Currently in rollout worker, we call restore_checkpoint repeatedly to load the latest model in memory. The restore checkpoint functions calls checkpoint_saver. Checkpoint saver uses GlobalVariablesSaver which does not release the references of the previous model variables. This leads to the situation where the memory keeps on growing before crashing the rollout worker.

This change avoid using the checkpoint saver in the rollout worker as I believe it is not needed in this code path.

Also added a test to easily reproduce the issue using CartPole example. We were also seeing this issue with the AWS DeepRacer implementation and the current implementation avoid the memory leak there as well.

x77a1 and others added 3 commits December 15, 2018 12:26
Currently in rollout worker, we call restore_checkpoint repeatedly to load the latest model in memory. The restore checkpoint functions calls checkpoint_saver. Checkpoint saver uses GlobalVariablesSaver which does not release the references of the previous model variables. This leads to the situation where the memory keeps on growing before crashing the rollout worker.

This change avoid using the checkpoint saver in the rollout worker as I believe it is not needed in this code path.

Also added a test to easily reproduce the issue using CartPole example. We were also seeing this issue with the AWS DeepRacer implementation and the current implementation avoid the memory leak there as well.
…tpole_dqn_and_repeated_checkpoint_restore' that run in infinite loop
@safrooze
Copy link
Contributor

@x77a1 I don't quite understand how the memory leak happens. I can't see GlobalVariableSaver.restore() holding onto anything. Here is the code:

    def restore(self, sess: Any, restore_path: str):
        """
        Restore from restore_path
        :param sess: active session for session-based frameworks (e.g. TF)
        :param restore_path: full path to load checkpoint from.
        """
        # We don't use saver.restore() because checkpoint is loaded to online network, but if the checkpoint
        # is from the global network, a namespace mismatch exists and variable name must be modified before loading.
        variables = dict()
        reader = tf.contrib.framework.load_checkpoint(restore_path)
        for var_name, _ in reader.get_variable_to_shape_map().items():
            # if variable was saved using global network, re-map it to online network
            # TODO: Can this be more generic so that `global/` and `online/` are not hardcoded here?
            new_name = var_name.replace('global/', 'online/')
            variables[new_name] = reader.get_tensor(var_name)
        # Assign all variables
        sess.run([v.assign(variables[v.name.split(':')[0]]) for v in self._variables])

@x77a1
Copy link
Contributor Author

x77a1 commented Dec 21, 2018

@safrooze I was able to narrow it down to the following statement in GlobalVariableSaver.

v.assign(variables[v.name.split(':')[0]]) for v in self._variables

On changing it to something below does not make the memory grow.

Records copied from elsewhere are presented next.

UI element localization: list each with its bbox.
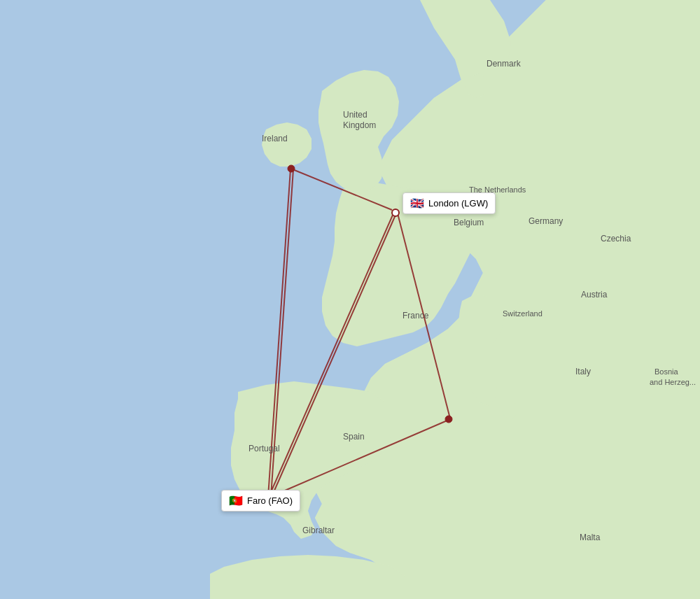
label-malta: Malta	[580, 533, 601, 542]
label-czechia: Czechia	[601, 234, 631, 244]
label-gibraltar: Gibraltar	[302, 526, 335, 535]
label-ireland: Ireland	[262, 134, 288, 143]
label-netherlands: The Netherlands	[469, 185, 526, 194]
label-belgium: Belgium	[454, 218, 484, 227]
label-germany: Germany	[528, 216, 563, 226]
label-switzerland: Switzerland	[503, 309, 542, 318]
svg-text:Kingdom: Kingdom	[343, 120, 376, 130]
svg-point-8	[288, 165, 295, 172]
label-france: France	[402, 311, 429, 320]
label-portugal: Portugal	[248, 444, 280, 453]
svg-point-9	[392, 209, 399, 216]
svg-text:and Herzeg...: and Herzeg...	[650, 378, 696, 386]
label-italy: Italy	[575, 367, 591, 376]
label-denmark: Denmark	[486, 59, 522, 69]
svg-point-11	[445, 416, 452, 423]
label-uk: United	[343, 110, 368, 120]
label-austria: Austria	[581, 290, 608, 300]
label-spain: Spain	[343, 432, 365, 442]
map-container: Ireland United Kingdom Denmark The Nethe…	[0, 0, 700, 599]
svg-point-10	[267, 495, 274, 502]
label-bosnia: Bosnia	[654, 367, 679, 376]
map-svg: Ireland United Kingdom Denmark The Nethe…	[0, 0, 700, 599]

        # Assign all variables
        sess.run([v for v in self._variables])

@safrooze
Copy link
Contributor

You're only fetching the current value in that call, as opposed to settings the value. I wonder if this is a TF issue with setting variables, but I wouldn't bet on it. Can you create a self contained test of just setting some dummy TF variables for this? I don't have access to a machine until end of December to try it out myself.

@x77a1
Copy link
Contributor Author

x77a1 commented Dec 26, 2018

@safrooze @zach-nervana @galleibo-intel @Ajay191191 I researched a little more into this issue. It seems that we are adding a new node to the graph with the assign operation. So for each new restore, we add a new node. This makes the graph grow in size with every restore. I tried to freeze the graph before restore and the test crashed during restore. This issue in TF seems to be similar issue as ours -tensorflow/tensorflow#4151

Profiling results hint towards the same. These are the new objects added in every restore:

                                                                types |   # objects |   total size
===================================================================== | =========== | ============
                                                        <class 'tuple |         696 |     65.25 KB
                                                         <class 'dict |         168 |     29.25 KB
                                                         <class 'list |         264 |     24.96 KB
                                                          <class 'int |         729 |     19.93 KB
         <class 'tensorflow.python.framework.ops.Operation._InputList |          48 |      2.62 KB
                       <class 'tensorflow.python.framework.ops.Tensor |          48 |      2.62 KB
                    <class 'tensorflow.python.framework.ops.Operation |          48 |      2.62 KB
                                                 <class 'SwigPyObject |          48 |      2.25 KB
  <class 'tensorflow.python.framework.traceable_stack.TraceableObject |          24 |      1.31 KB

What is the best way to handle this issue?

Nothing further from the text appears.